**Task requirements**
Scan the records below for the word "cookies". Copy each line where it appears.

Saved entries
========================================
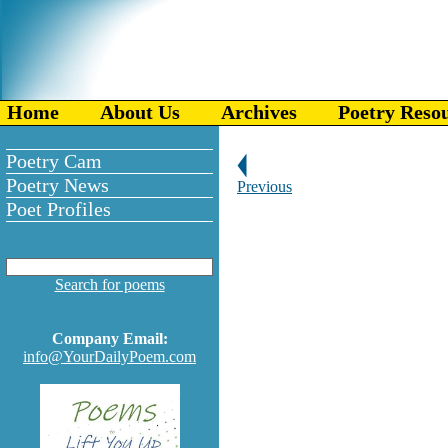
Home
About Us
Archives
Poetry Reso
Poetry Cam
Poetry News
Previous
Poet Profiles
Search for poems
Company Email:
info@YourDailyPoem.com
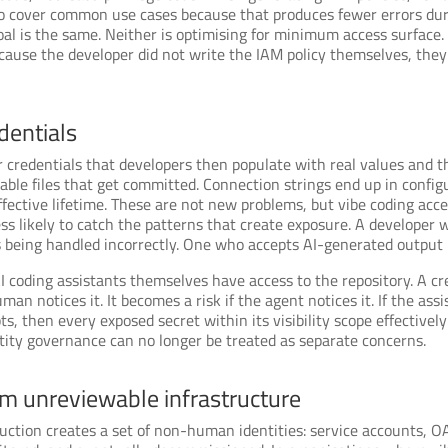
to cover common use cases because that produces fewer errors durin
goal is the same. Neither is optimising for minimum access surface.
because the developer did not write the IAM policy themselves, they
dentials
 credentials that developers then populate with real values and 
ble files that get committed. Connection strings end up in configu
ffective lifetime. These are not new problems, but vibe coding ac
ess likely to catch the patterns that create exposure. A developer
ls being handled incorrectly. One who accepts AI-generated output 
coding assistants themselves have access to the repository. A cre
 human notices it. It becomes a risk if the agent notices it. If the a
s, then every exposed secret within its visibility scope effectively 
ntity governance can no longer be treated as separate concerns.
m unreviewable infrastructure
uction creates a set of non-human identities: service accounts, OA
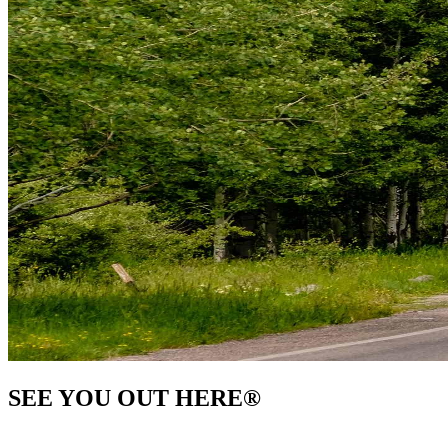
SEE YOU OUT HERE
®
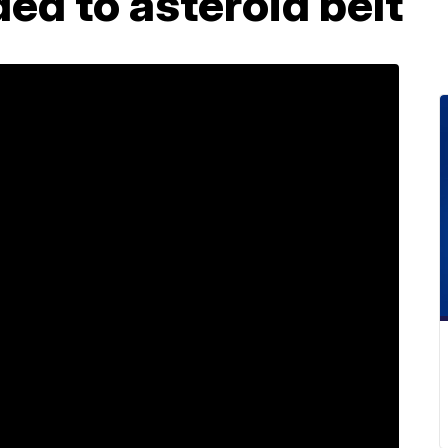
ed to asteroid belt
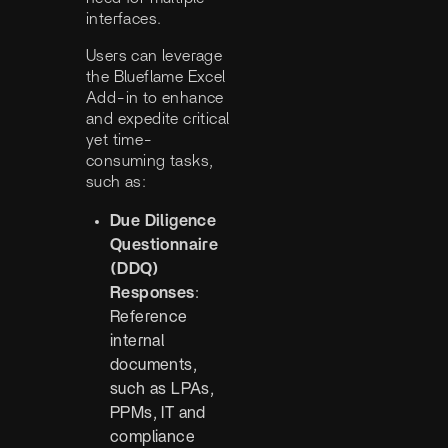
interfaces.
Users can leverage
the Blueflame Excel
Add-in to enhance
and expedite critical
yet time-
consuming tasks,
such as:
Due Diligence
Questionnaire
(DDQ)
Responses
:
Reference
internal
documents,
such as LPAs,
PPMs, IT and
compliance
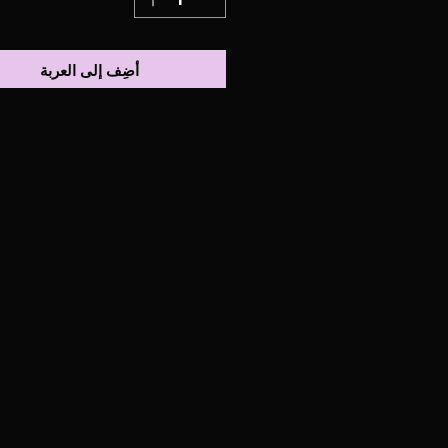
أضِف إلى العربة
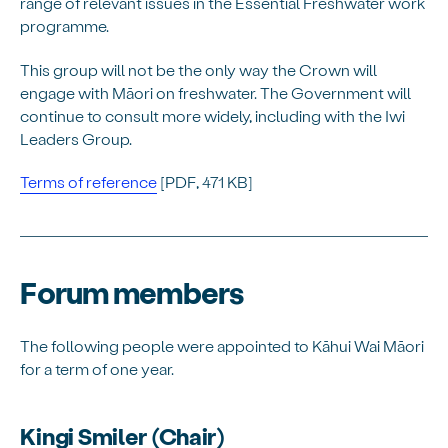
range of relevant issues in the Essential Freshwater work
programme.
This group will not be the only way the Crown will
engage with Māori on freshwater. The Government will
continue to consult more widely, including with the Iwi
Leaders Group.
Terms of reference
[PDF, 471 KB]
Forum members
The following people were appointed to Kāhui Wai Māori
for a term of one year.
Kingi Smiler (Chair)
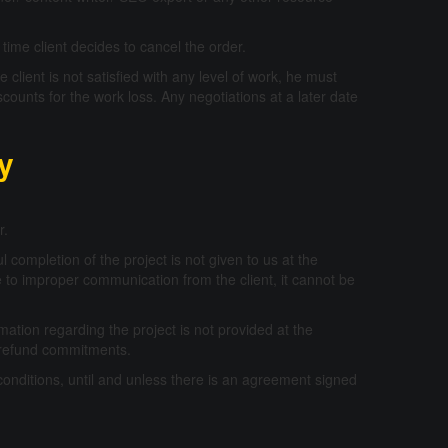
time client decides to cancel the order.
 client is not satisfied with any level of work, he must
scounts for the work loss. Any negotiations at a later date
cy
r.
l completion of the project is not given to us at the
due to improper communication from the client, it cannot be
mation regarding the project is not provided at the
 or refund commitments.
conditions, until and unless there is an agreement signed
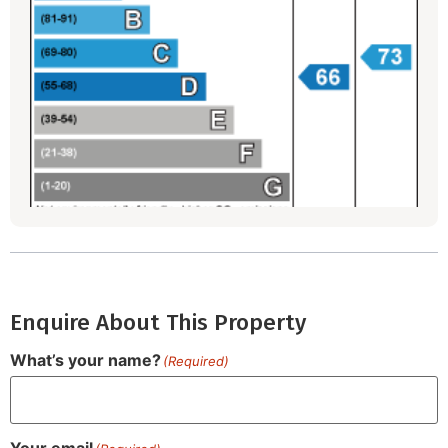
Enquire About This Property
What’s your name?
(Required)
Your email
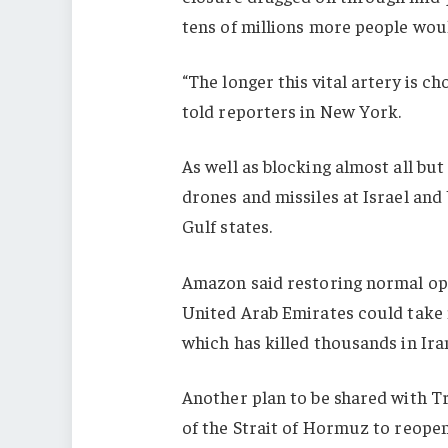
tens of millions more people wou
“The longer this vital artery is ch
told reporters in New York.
As well as blocking almost all but
drones and missiles at Israel and 
Gulf states.
Amazon said restoring normal ope
United Arab Emirates could take 
which has killed thousands in Ira
Another plan to be shared with T
of the Strait of Hormuz to reopen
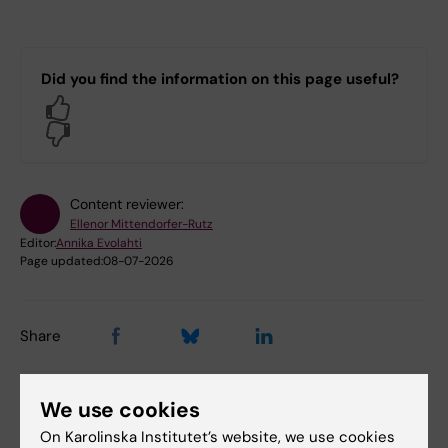
Did you find the information on this page useful?
Yes
No
Content reviewer:
Ellenor Mittendorfer-Rutz
Editor:
Annika Evolahti
Page updated:
08-07-2026
Share
We use cookies
On Karolinska Institutet’s website, we use cookies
========================================
**Your solution**
We use cookies
On Karolinska Institutet’s website, we use cookies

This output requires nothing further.